20 Years of Placebo and A Place for Us to Dream (2015–present)Edit
Marking twenty years since the release of their debut album, Placebo announced in June 2015 the re-release of their first five albums on 12" coloured vinyl.
On 19 August 2015, Placebo performed an MTV Unplugged concert in London. The setlist for this performance consisted of many older Placebo songs, some of them not played live in a decade. On 27 November 2015, MTV Unplugged was released on CD, DVD, Blu-ray and vinyl.
In March 2016, Placebo announced the anniversary tour "A Place for Us to Dream – 20 Years of Placebo", with the first dates scheduled for December 2016 in the UK and Ireland. Molko stated that the setlist would include songs that he had sworn never to play again, adding: "This tour is very much for the fans and a chance for us to revisit a lot of our early material. So, if you want to see us play songs like 'Pure Morning' and 'Nancy Boy' which we haven't played in almost ten years and may not play again, then you'd better come along to these shows!"
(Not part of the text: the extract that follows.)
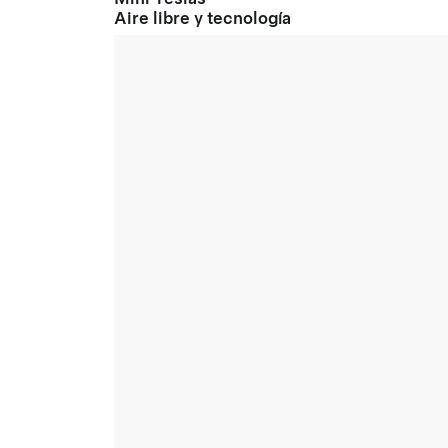
Aire libre y tecnología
Alt.Russia, a documentary containing scenes from the 2014 Placebo tour in Russia, was released on 10 May 2016. Narrated by Stefan Olsdal, the documentary was also a commentary towards the contemporary social and political issues in Russia, especially homophobia.
On 4 August 2016, Placebo announced the release of a compilation album, A Place for Us to Dream and of an EP, Life's What You Make It, collecting previously unreleased material. The compilation album and the EP were both released on 7 October 2016. Both contained the new single "Jesus' Son", which was released on 19 August 2016, accompanied by a music video.
On 7 October 2016, the band also released a video for the song "Every You Every Me", filmed in 1998 but never shown before to the public.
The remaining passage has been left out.